18 | takut hingga kalut
; ia telah kalut, disebabkan segala rasa takut.
"kapan pulang?" tanya nirmala penuh harap kepada lelaki di hadapannya,
"cuman sebentar, enggak lama kok, lagi pula kamu juga ga bakal nyariin abang"
"kata siapa?" berkacak pinggang dengan segala rambutnya yang teracak hanya membuat kun tertawa mengejek.
"kata abang. udah sana masuk, malam-malam banyak nyamuk!" pintanya walau sebenarnya mengalihkan arah pembicaraan.
"jawab dulu dong yang tadi!"
"yang mana?"
"kapan pulangnya?" perempuan tersebut kembali mengelak saat dipinta tak bertanya—meski tersirat.
"ini udah di rumah kan?"
"ya kan tapi nanti abang enggak di yogya, abang ke jakarta, ini tahun dua ribu, kereta enggak cepet-cepet banget! naik pesawat mahal! naik bus juga lama pol—"
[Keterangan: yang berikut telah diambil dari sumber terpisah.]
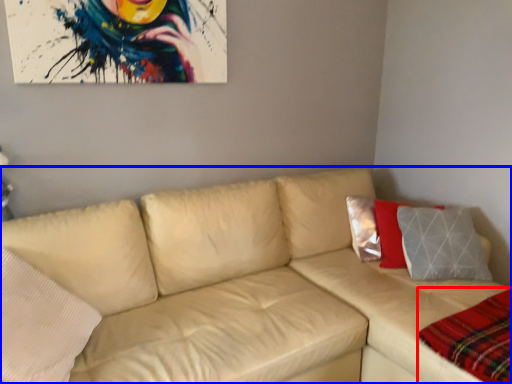 Question: Which of the following is the closest to the observer, plaid (highlighted by a red box) or studio couch (highlighted by a blue box)?

Choices:
 (A) plaid
 (B) studio couch

Answer: (B) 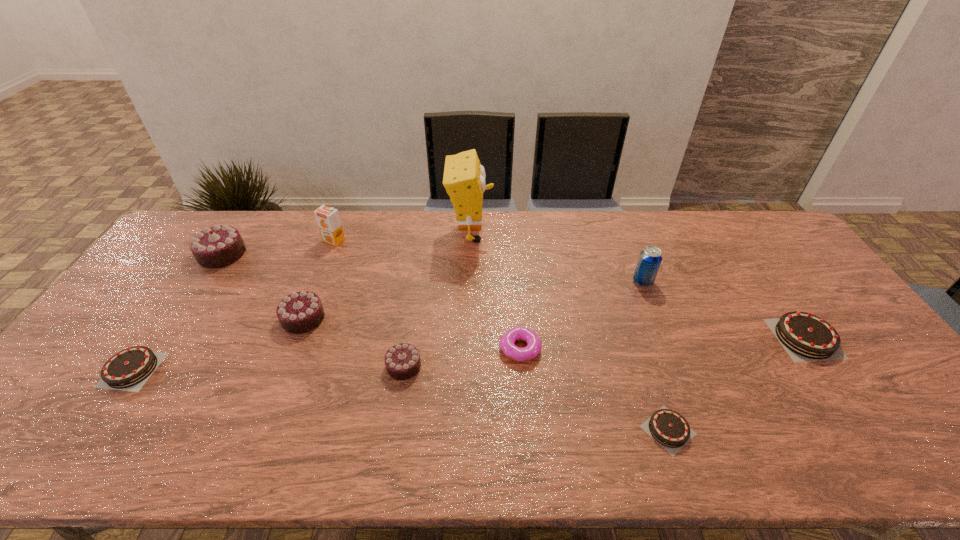 You are a GUI agent. You are given a task and a screenshot of the screen. Output one action in this format:
    pyautogui.click(x=<x>, y=<y>)
    Task: Click on the object that is the nearest to the fifth shortest chocolate cake
    Image resolution: width=960 pixels, height=540 pixels.
    Given the screenshot: What is the action you would take?
    pyautogui.click(x=402, y=361)

Locate which chocolate cake is the fifth closest to the seventh object from left to right. Please provide its 2D coordinates. Your answer should be formatted as a tuple, i.e. [(x, y)], where the tuple contains the x and y coordinates of a point satisfying the conditions above.

[(218, 246)]

In order to click on chocolate cake that is the closest to the leftmost chocolate chocolate cake in this screenshot , I will do `click(300, 312)`.

Identify the location of chocolate chocolate cake that is the closest one to the sixth shortest object. This screenshot has height=540, width=960. (402, 361).

Locate an element on the screen. The width and height of the screenshot is (960, 540). the second closest chocolate chocolate cake relative to the orange juice is located at coordinates (300, 312).

At what (x,y) coordinates should I click in order to perform the action: click on brown chocolate cake object that ranks as the closest to the fourth object from right to left. Please return your answer as a coordinate pair (x, y). Image resolution: width=960 pixels, height=540 pixels. Looking at the image, I should click on (668, 428).

The image size is (960, 540). I want to click on brown chocolate cake that stands as the closest to the tallest chocolate cake, so click(128, 370).

Locate an element on the screen. vacant space that satisfies the following two spatial constraints: 1. on the face of the biggest brown chocolate cake; 2. on the right side of the yellow sponge is located at coordinates (468, 338).

The height and width of the screenshot is (540, 960). I want to click on free region that satisfies the following two spatial constraints: 1. on the back side of the rightmost object; 2. on the right side of the second brown chocolate cake from left to right, so click(x=637, y=338).

This screenshot has width=960, height=540. Find the location of `free point that satisfies the following two spatial constraints: 1. on the front side of the farthest chocolate chocolate cake; 2. on the right side of the second brown chocolate cake from left to right`. free point that satisfies the following two spatial constraints: 1. on the front side of the farthest chocolate chocolate cake; 2. on the right side of the second brown chocolate cake from left to right is located at coordinates (106, 430). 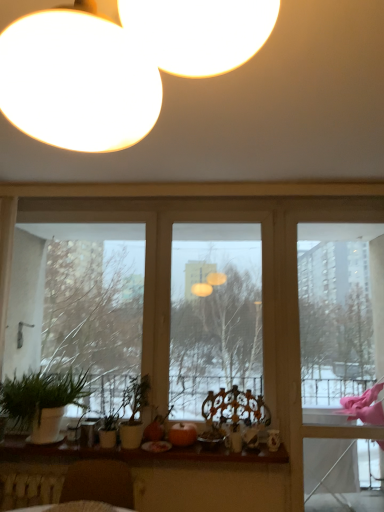 Question: From the image's perspective, is wooden at lower center below green matte plant at center, which ranks as the first houseplant in right-to-left order?

Choices:
 (A) yes
 (B) no

Answer: (A)

Question: Is wooden at lower center taller than green matte plant at center, which is counted as the second houseplant, starting from the left?

Choices:
 (A) yes
 (B) no

Answer: (B)

Question: Is wooden at lower center touching green matte plant at center, which is counted as the second houseplant, starting from the left?

Choices:
 (A) yes
 (B) no

Answer: (B)

Question: From a real-world perspective, is wooden at lower center positioned under green matte plant at center, which ranks as the first houseplant in right-to-left order, based on gravity?

Choices:
 (A) yes
 (B) no

Answer: (A)

Question: Is wooden at lower center smaller than green matte plant at center, which is counted as the second houseplant, starting from the left?

Choices:
 (A) no
 (B) yes

Answer: (B)

Question: Considering the relative positions of wooden at lower center and green matte plant at center, which is counted as the second houseplant, starting from the left, in the image provided, is wooden at lower center in front of green matte plant at center, which is counted as the second houseplant, starting from the left,?

Choices:
 (A) yes
 (B) no

Answer: (A)

Question: From a real-world perspective, does wooden at lower center stand above wooden round table at lower left?

Choices:
 (A) no
 (B) yes

Answer: (B)

Question: Is wooden at lower center positioned with its back to wooden round table at lower left?

Choices:
 (A) yes
 (B) no

Answer: (B)

Question: Is wooden at lower center positioned before wooden round table at lower left?

Choices:
 (A) no
 (B) yes

Answer: (A)

Question: Are wooden at lower center and wooden round table at lower left located far from each other?

Choices:
 (A) yes
 (B) no

Answer: (B)

Question: Does wooden at lower center have a larger size compared to wooden round table at lower left?

Choices:
 (A) yes
 (B) no

Answer: (A)

Question: Is wooden at lower center at the right side of wooden round table at lower left?

Choices:
 (A) no
 (B) yes

Answer: (B)

Question: Is green matte plant at lower left taller than green matte plant at center, which ranks as the first houseplant in right-to-left order?

Choices:
 (A) no
 (B) yes

Answer: (B) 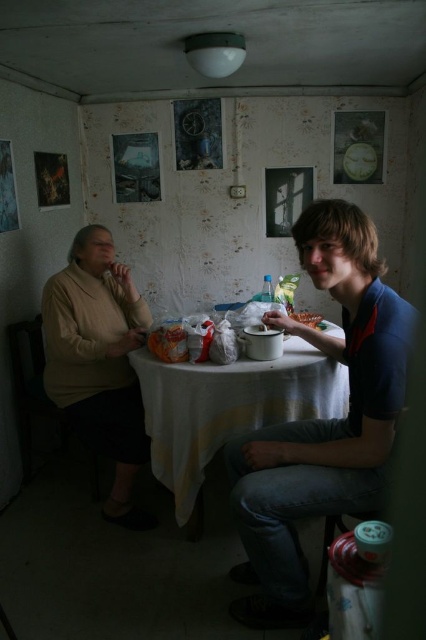 Question: Which point is farther to the camera?

Choices:
 (A) matte beige sweater at left
 (B) blue cotton shirt at right

Answer: (A)

Question: Can you confirm if white cloth table at center is positioned to the right of white matte bowl at table center?

Choices:
 (A) no
 (B) yes

Answer: (A)

Question: Does blue cotton shirt at right appear on the right side of matte beige sweater at left?

Choices:
 (A) no
 (B) yes

Answer: (B)

Question: Which point is farther to the camera?

Choices:
 (A) (308, 316)
 (B) (262, 376)
 (C) (302, 516)

Answer: (A)

Question: Which of the following is the farthest from the observer?

Choices:
 (A) blue cotton shirt at right
 (B) white matte bowl at table center

Answer: (B)

Question: Does white cloth table at center have a smaller size compared to white matte bowl at table center?

Choices:
 (A) yes
 (B) no

Answer: (B) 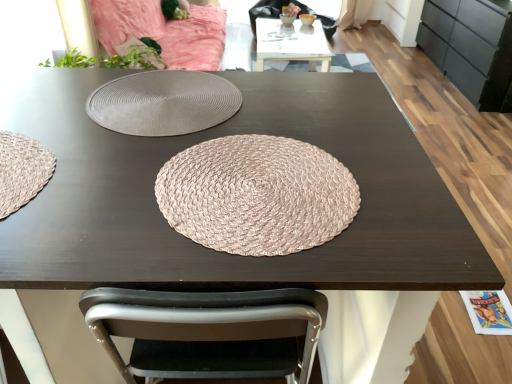 I want to click on vacant space underneath matte gray placemat at center (from a real-world perspective), so click(x=164, y=102). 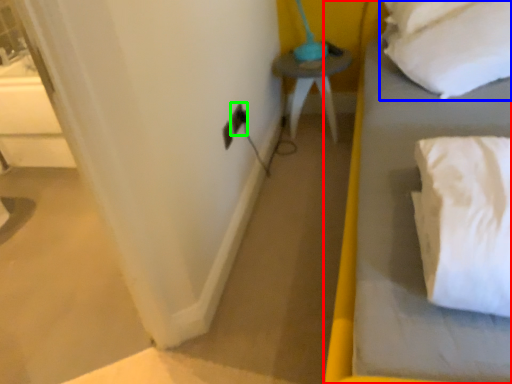 Question: Estimate the real-world distances between objects in this image. Which object is closer to bed (highlighted by a red box), pillow (highlighted by a blue box) or electric outlet (highlighted by a green box)?

Choices:
 (A) pillow
 (B) electric outlet

Answer: (A) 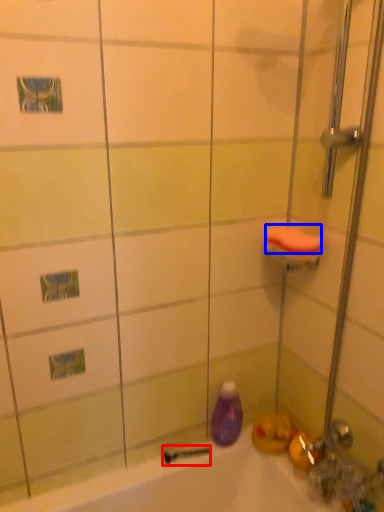 Question: Which point is closer to the camera, shower (highlighted by a red box) or soap (highlighted by a blue box)?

"udah ngocehnya?" nirmala hanya diam, entah mengapa emosinya akhir-akhir ini naik turun bagai roller coaster yang berjalan pada porosnya. "abang enggak lama-lama, jaringan telepon di ibukota luas, kamu bisa telepon kapan aja nirmala..."
"ya tapi kan beda bang... aku di rumah hampir setiap hari kalo begini" yang dipanggil abang oleh gadis tersebut hanya bisa terdiam sendiri. karena memang dirinya tak bisa berkata.
"sama dejun bisa kan?"
"ABANG IHHHH"
"aduh aduh! udah sakit jangan dipukul heh! kalo kayak begini abang tinggal lagi jadi lima belas hari ya?" ancamnya tanpa memikirkan konsekuensi intuisi milik semesta raya. kalau kun boleh jujur, mana mungkin dirinya tersebut meninggalkan adik semata wayangnya lama-lama, dia juga ingin bersama selamanya.
"tapi enggak usah bawa-bawa dejun!"
"sensi banget kamu setiap bahas dejun" respons lelaki dewasa itu sambil berjalan menuju kursi untuk duduk sejenak. lalu mengajak si adik untuk menikmati nabastala biru pekat bersamanya.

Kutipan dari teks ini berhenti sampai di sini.